TAMPA, Fla. -- Buccaneers kicker Chandler Catanzaro's voice started to quiver and his icy-blue eyes grew misty. He'd just nailed the 59-yard game-winning field goal -- the longest field goal in overtime history -- and all he could think about were those who didn't give up on him after he missed what would have been the game-winner.
"They mean a lot," Catanzaro said of teammates who rushed to give him a hero's welcome. "As a kicker, you never want to go in there [and miss] when they set you up so well. ... I'm just so thankful it worked out like it did. God is good."
"I almost passed out. I stood up and got dizzy trying to scream too much," said Bryan Anger, the Bucs' punter who was the holder on Catanzaro's kick. "It's tough to keep your head down and push through that.
"He played the wind well. The wind was kind of going in our faces and cross from right to left, so that's tough because he [had to] start outside the uprights. ... So he started outside the uprights and let it draw back in. The wind was a little tricky today. Up top, the wind was going one way and below, it was going the other."
With 4 seconds to go with the game tied 23-23, Catanzaro saw his 40-yard kick sail wide right. In the second quarter, he also missed an extra point -- all from the same hashmark. Anger wasn't sure if that contributed to the misses.
"I was extremely upset with myself. I told the guys earlier, 'This team deserved to win this game,'" Catanzaro said. "They played their tails off all game, and for me to miss a kick like that, it was very frustrating for me, especially after the prep I had this week."
Defensive line coach Brentson Buckner, a fellow Clemson alum who was with Catanzaro when he was with the Arizona Cardinals, said he told him: "Stick with it. You've been here."
Quarterback Jameis Winston told him: "We're gonna give it to you again. Stay in it. Do your thing."
Because of the new NFL overtime rules -- which if the game is tied at the end of the overtime period, it will result in a tie -- head coach Dirk Koetter felt he had to pull the trigger. He had also witnessed Catanzaro drill a 61-yarder in practice this week. Catanzaro made a 57-yarder when he was with the New York Jets last season and was 62.5 percent on kicks of 50-plus yards since 2016.
"I knew he had the distance in him," Koetter said. "If we didn't make that one, we weren't getting it back. You either go for the win or hope you tie. The way the game was going, we were going for the win. But I knew he could make it if he hit it."

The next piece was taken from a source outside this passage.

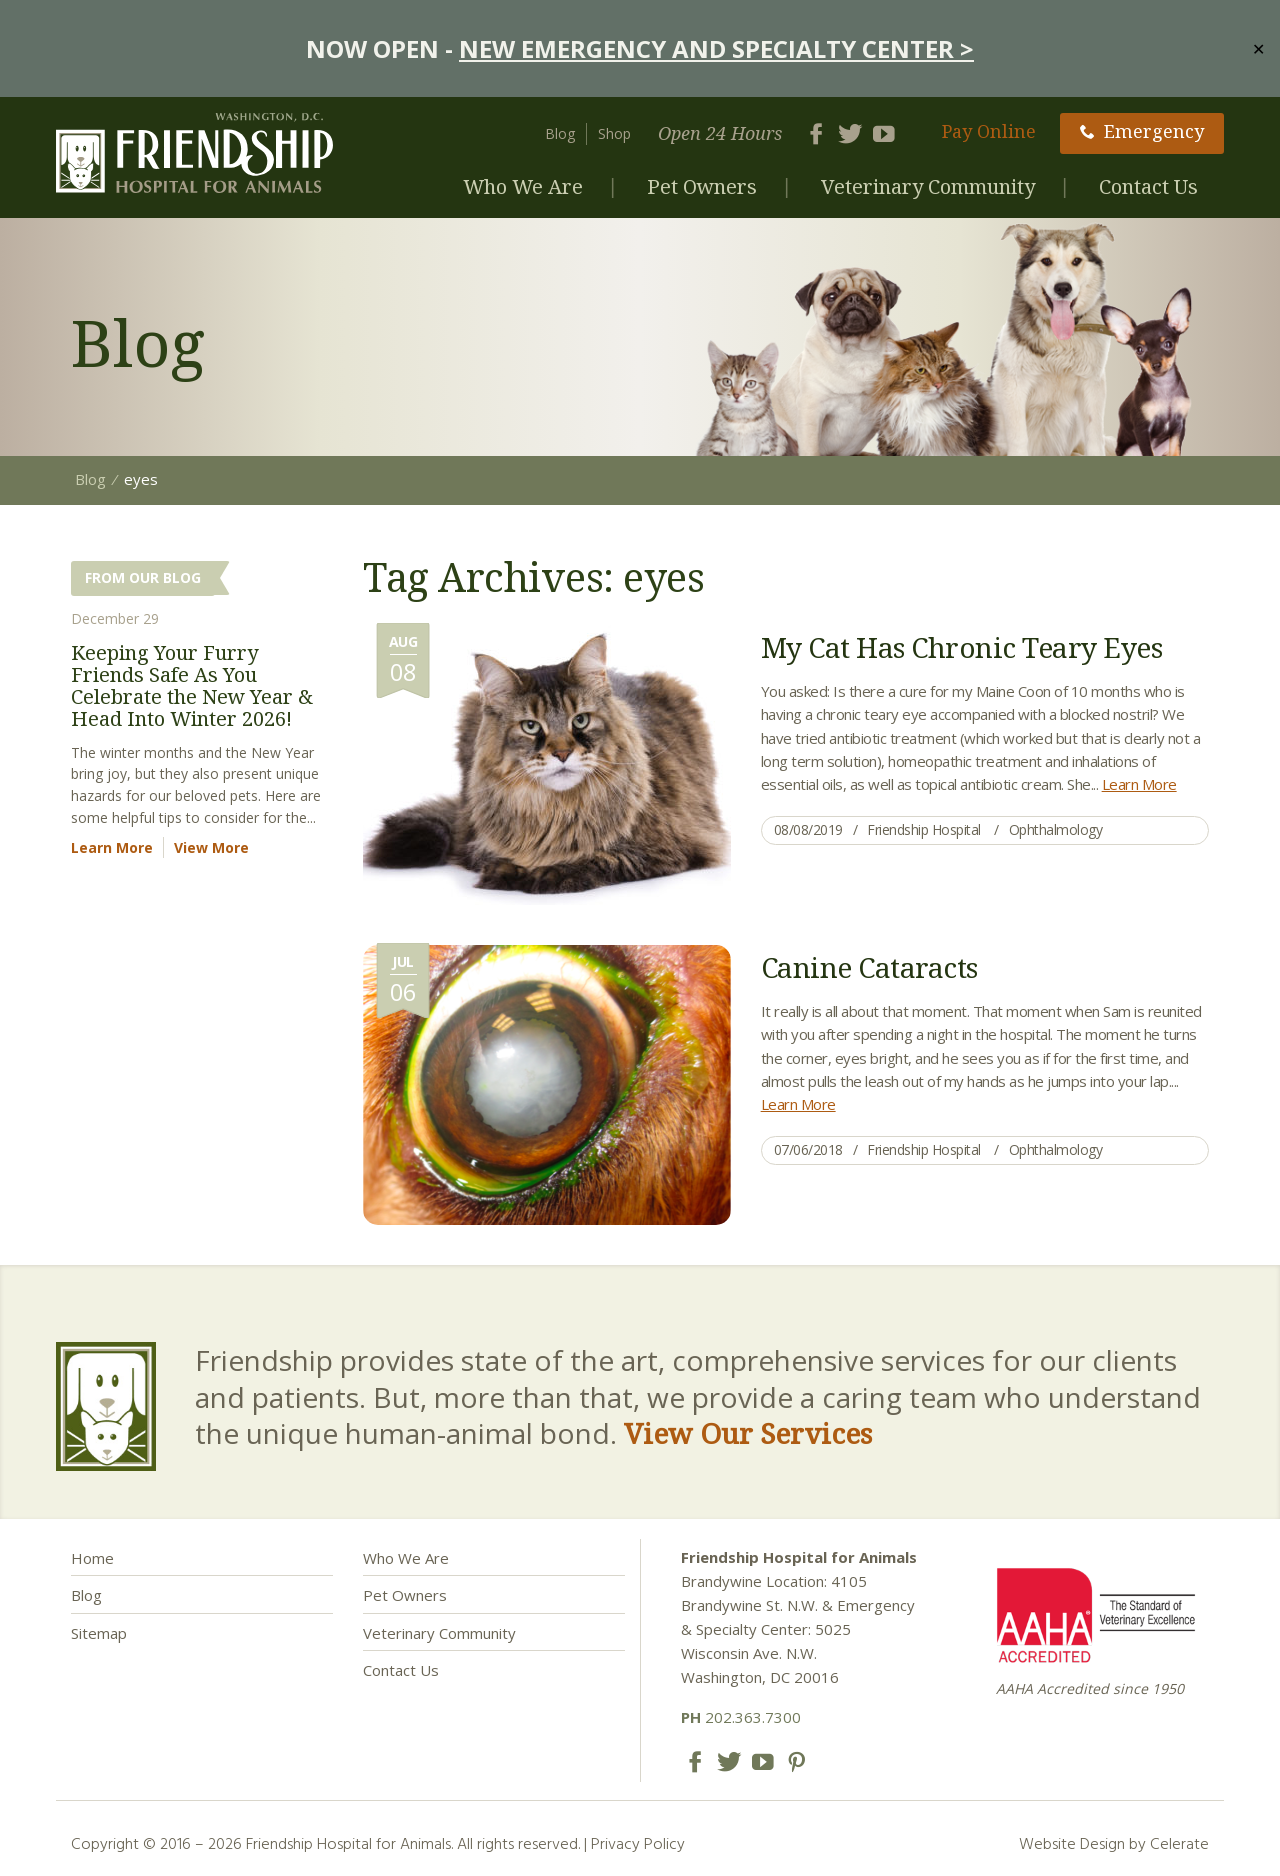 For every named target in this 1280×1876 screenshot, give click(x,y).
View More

Browns head coach Hue Jackson said he was surprised to see the Bucs line up for a 59-yard field goal in overtime.
"I said there's no way he was going to make that. He did. So they won," Jackson said.
Defensive back Damarious Randall was expecting to see the punt team.
"I saw the kicker come out and I thought, 'He just missed a -yarder, there's no way he's going to make a 58- or 59-yarder,'" Randall said. "That's just the nature of the game. He just missed a kick and he just made a hell of a kick. Just tip your hat to him. That's a hell of a kick."
Added Baker Mayfield: "I'm thinking if he doesn't make it, we're getting the ball at midfield, we have less than 20 yards until our kicker is in comfortable reaching distance at that. That's a great kick. You don't see that often."
Koetter wasn't happy about Catanzaro's earlier misses, but he was proud of the way teammates supported him.
"No football player in that locker room wants to see another guy struggle," Koetter said. "When he does, they all hurt for him. The guys were happy and they should be. That's what a team does, that's what teammates are for."